- _REQUIRED ACTION_
Take every record and write it out again exactly, with no images included.

(Stored data entries)
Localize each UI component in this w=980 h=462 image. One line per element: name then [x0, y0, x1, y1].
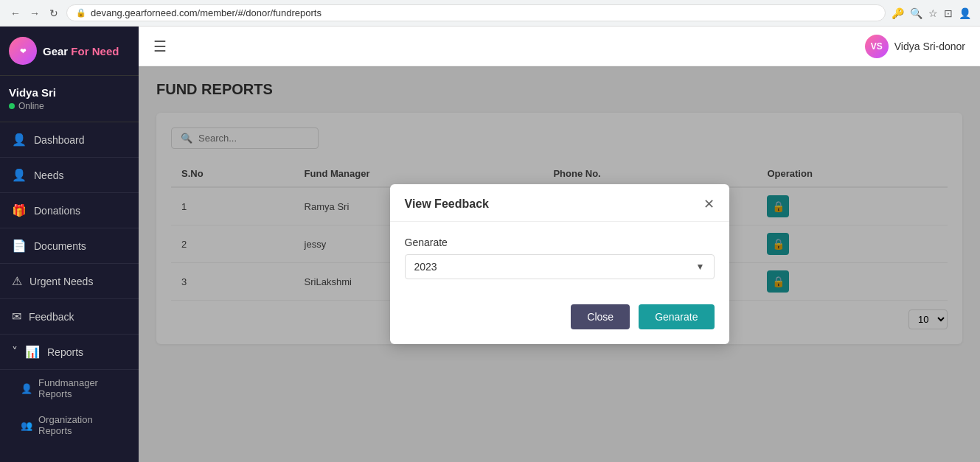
view-feedback-modal: View Feedback ✕ Genarate 2023 ▼ Close Ge… [390, 184, 729, 344]
layout-icon[interactable]: ⊡ [944, 7, 953, 19]
topbar-user: VS Vidya Sri-donor [865, 35, 965, 58]
sidebar-item-label: Dashboard [34, 134, 85, 146]
app-container: ❤ Gear For Need Vidya Sri Online 👤 Dashb… [0, 27, 980, 462]
modal-footer: Close Genarate [390, 294, 729, 344]
sidebar-item-label: Documents [34, 240, 86, 252]
sidebar-item-label: Donations [34, 205, 80, 217]
feedback-icon: ✉ [12, 309, 21, 323]
urgent-icon: ⚠ [12, 274, 22, 288]
forward-button[interactable]: → [28, 7, 41, 20]
logo-icon-text: ❤ [20, 47, 26, 55]
modal-header: View Feedback ✕ [390, 184, 729, 222]
modal-overlay: View Feedback ✕ Genarate 2023 ▼ Close Ge… [139, 66, 980, 462]
status-text: Online [18, 101, 44, 111]
sidebar-item-donations[interactable]: 🎁 Donations [0, 193, 139, 228]
organization-reports-icon: 👥 [21, 420, 32, 431]
status-dot [9, 103, 15, 109]
generate-button[interactable]: Genarate [639, 304, 714, 329]
profile-icon[interactable]: 👤 [959, 7, 971, 19]
dashboard-icon: 👤 [12, 133, 27, 147]
sidebar-item-documents[interactable]: 📄 Documents [0, 228, 139, 264]
topbar-username: Vidya Sri-donor [894, 41, 965, 52]
logo-for: For [71, 45, 91, 57]
sidebar-item-reports[interactable]: ˅ 📊 Reports [0, 335, 139, 370]
year-value: 2023 [414, 261, 437, 273]
sidebar-item-dashboard[interactable]: 👤 Dashboard [0, 122, 139, 158]
sidebar: ❤ Gear For Need Vidya Sri Online 👤 Dashb… [0, 27, 139, 462]
modal-body: Genarate 2023 ▼ [390, 222, 729, 294]
needs-icon: 👤 [12, 168, 27, 182]
reports-expand-icon: ˅ [12, 345, 18, 359]
star-icon[interactable]: ☆ [928, 7, 938, 19]
user-status: Online [9, 101, 130, 111]
logo-text: Gear For Need [43, 45, 119, 57]
generate-label: Genarate [405, 237, 715, 248]
donations-icon: 🎁 [12, 203, 27, 217]
sidebar-item-label: Feedback [29, 311, 74, 323]
browser-bar: ← → ↻ 🔒 devang.gearforneed.com/member/#/… [0, 0, 980, 27]
topbar: ☰ VS Vidya Sri-donor [139, 27, 980, 66]
user-section: Vidya Sri Online [0, 76, 139, 122]
logo-icon: ❤ [9, 37, 37, 65]
fundmanager-reports-icon: 👤 [21, 383, 32, 394]
sidebar-item-feedback[interactable]: ✉ Feedback [0, 299, 139, 335]
main-content: ☰ VS Vidya Sri-donor FUND REPORTS 🔍 S.No [139, 27, 980, 462]
browser-actions: 🔑 🔍 ☆ ⊡ 👤 [892, 7, 971, 19]
chevron-down-icon: ▼ [696, 262, 705, 272]
sidebar-item-organization-reports[interactable]: 👥 Organization Reports [0, 407, 139, 444]
user-name: Vidya Sri [9, 86, 130, 99]
refresh-button[interactable]: ↻ [47, 7, 60, 20]
url-bar[interactable]: 🔒 devang.gearforneed.com/member/#/donor/… [66, 4, 886, 21]
modal-title: View Feedback [405, 197, 489, 211]
documents-icon: 📄 [12, 239, 27, 253]
security-icon: 🔒 [76, 8, 86, 18]
page-area: FUND REPORTS 🔍 S.No Fund Manager Phone N… [139, 66, 980, 462]
reports-icon: 📊 [25, 345, 40, 359]
url-text: devang.gearforneed.com/member/#/donor/fu… [91, 7, 876, 18]
sidebar-sub-item-label: Fundmanager Reports [38, 377, 127, 399]
sidebar-item-label: Reports [47, 346, 83, 358]
sidebar-item-label: Needs [34, 169, 63, 181]
back-button[interactable]: ← [9, 7, 22, 20]
menu-icon[interactable]: ☰ [153, 38, 167, 55]
sidebar-item-label: Urgent Needs [29, 276, 93, 287]
sidebar-item-urgent-needs[interactable]: ⚠ Urgent Needs [0, 264, 139, 299]
sidebar-sub-item-label: Organization Reports [38, 414, 127, 436]
close-modal-button[interactable]: Close [571, 304, 630, 329]
search-icon[interactable]: 🔍 [910, 7, 922, 19]
logo-area: ❤ Gear For Need [0, 27, 139, 76]
logo-gear: Gear [43, 45, 71, 57]
year-select[interactable]: 2023 ▼ [405, 254, 715, 279]
key-icon[interactable]: 🔑 [892, 7, 904, 19]
sidebar-item-needs[interactable]: 👤 Needs [0, 158, 139, 193]
sidebar-item-fundmanager-reports[interactable]: 👤 Fundmanager Reports [0, 370, 139, 407]
logo-need: Need [92, 45, 119, 57]
modal-close-button[interactable]: ✕ [703, 197, 715, 211]
avatar: VS [865, 35, 889, 58]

- _ANSWER SPACE_
Localize each UI component in this w=980 h=462 image. One line per element: name then [x0, y0, x1, y1].
view-feedback-modal: View Feedback ✕ Genarate 2023 ▼ Close Ge… [390, 184, 729, 344]
layout-icon[interactable]: ⊡ [944, 7, 953, 19]
topbar-user: VS Vidya Sri-donor [865, 35, 965, 58]
sidebar-item-label: Dashboard [34, 134, 85, 146]
app-container: ❤ Gear For Need Vidya Sri Online 👤 Dashb… [0, 27, 980, 462]
modal-footer: Close Genarate [390, 294, 729, 344]
sidebar-item-label: Documents [34, 240, 86, 252]
sidebar-item-label: Donations [34, 205, 80, 217]
feedback-icon: ✉ [12, 309, 21, 323]
urgent-icon: ⚠ [12, 274, 22, 288]
forward-button[interactable]: → [28, 7, 41, 20]
logo-icon-text: ❤ [20, 47, 26, 55]
modal-header: View Feedback ✕ [390, 184, 729, 222]
modal-overlay: View Feedback ✕ Genarate 2023 ▼ Close Ge… [139, 66, 980, 462]
status-text: Online [18, 101, 44, 111]
sidebar-item-donations[interactable]: 🎁 Donations [0, 193, 139, 228]
organization-reports-icon: 👥 [21, 420, 32, 431]
status-dot [9, 103, 15, 109]
generate-button[interactable]: Genarate [639, 304, 714, 329]
profile-icon[interactable]: 👤 [959, 7, 971, 19]
dashboard-icon: 👤 [12, 133, 27, 147]
sidebar-item-documents[interactable]: 📄 Documents [0, 228, 139, 264]
topbar-username: Vidya Sri-donor [894, 41, 965, 52]
logo-for: For [71, 45, 91, 57]
sidebar-item-reports[interactable]: ˅ 📊 Reports [0, 335, 139, 370]
year-value: 2023 [414, 261, 437, 273]
sidebar-item-dashboard[interactable]: 👤 Dashboard [0, 122, 139, 158]
sidebar: ❤ Gear For Need Vidya Sri Online 👤 Dashb… [0, 27, 139, 462]
modal-body: Genarate 2023 ▼ [390, 222, 729, 294]
needs-icon: 👤 [12, 168, 27, 182]
reports-expand-icon: ˅ [12, 345, 18, 359]
star-icon[interactable]: ☆ [928, 7, 938, 19]
user-status: Online [9, 101, 130, 111]
logo-text: Gear For Need [43, 45, 119, 57]
generate-label: Genarate [405, 237, 715, 248]
donations-icon: 🎁 [12, 203, 27, 217]
sidebar-item-label: Feedback [29, 311, 74, 323]
browser-bar: ← → ↻ 🔒 devang.gearforneed.com/member/#/… [0, 0, 980, 27]
topbar: ☰ VS Vidya Sri-donor [139, 27, 980, 66]
user-section: Vidya Sri Online [0, 76, 139, 122]
logo-icon: ❤ [9, 37, 37, 65]
fundmanager-reports-icon: 👤 [21, 383, 32, 394]
sidebar-item-feedback[interactable]: ✉ Feedback [0, 299, 139, 335]
main-content: ☰ VS Vidya Sri-donor FUND REPORTS 🔍 S.No [139, 27, 980, 462]
browser-actions: 🔑 🔍 ☆ ⊡ 👤 [892, 7, 971, 19]
chevron-down-icon: ▼ [696, 262, 705, 272]
sidebar-item-organization-reports[interactable]: 👥 Organization Reports [0, 407, 139, 444]
user-name: Vidya Sri [9, 86, 130, 99]
refresh-button[interactable]: ↻ [47, 7, 60, 20]
url-bar[interactable]: 🔒 devang.gearforneed.com/member/#/donor/… [66, 4, 886, 21]
modal-title: View Feedback [405, 197, 489, 211]
documents-icon: 📄 [12, 239, 27, 253]
security-icon: 🔒 [76, 8, 86, 18]
page-area: FUND REPORTS 🔍 S.No Fund Manager Phone N… [139, 66, 980, 462]
reports-icon: 📊 [25, 345, 40, 359]
url-text: devang.gearforneed.com/member/#/donor/fu… [91, 7, 876, 18]
sidebar-sub-item-label: Fundmanager Reports [38, 377, 127, 399]
sidebar-item-label: Reports [47, 346, 83, 358]
sidebar-item-label: Needs [34, 169, 63, 181]
back-button[interactable]: ← [9, 7, 22, 20]
menu-icon[interactable]: ☰ [153, 38, 167, 55]
sidebar-item-label: Urgent Needs [29, 276, 93, 287]
sidebar-item-urgent-needs[interactable]: ⚠ Urgent Needs [0, 264, 139, 299]
sidebar-sub-item-label: Organization Reports [38, 414, 127, 436]
close-modal-button[interactable]: Close [571, 304, 630, 329]
search-icon[interactable]: 🔍 [910, 7, 922, 19]
logo-area: ❤ Gear For Need [0, 27, 139, 76]
logo-gear: Gear [43, 45, 71, 57]
year-select[interactable]: 2023 ▼ [405, 254, 715, 279]
key-icon[interactable]: 🔑 [892, 7, 904, 19]
sidebar-item-needs[interactable]: 👤 Needs [0, 158, 139, 193]
sidebar-item-fundmanager-reports[interactable]: 👤 Fundmanager Reports [0, 370, 139, 407]
logo-need: Need [92, 45, 119, 57]
modal-close-button[interactable]: ✕ [703, 197, 715, 211]
avatar: VS [865, 35, 889, 58]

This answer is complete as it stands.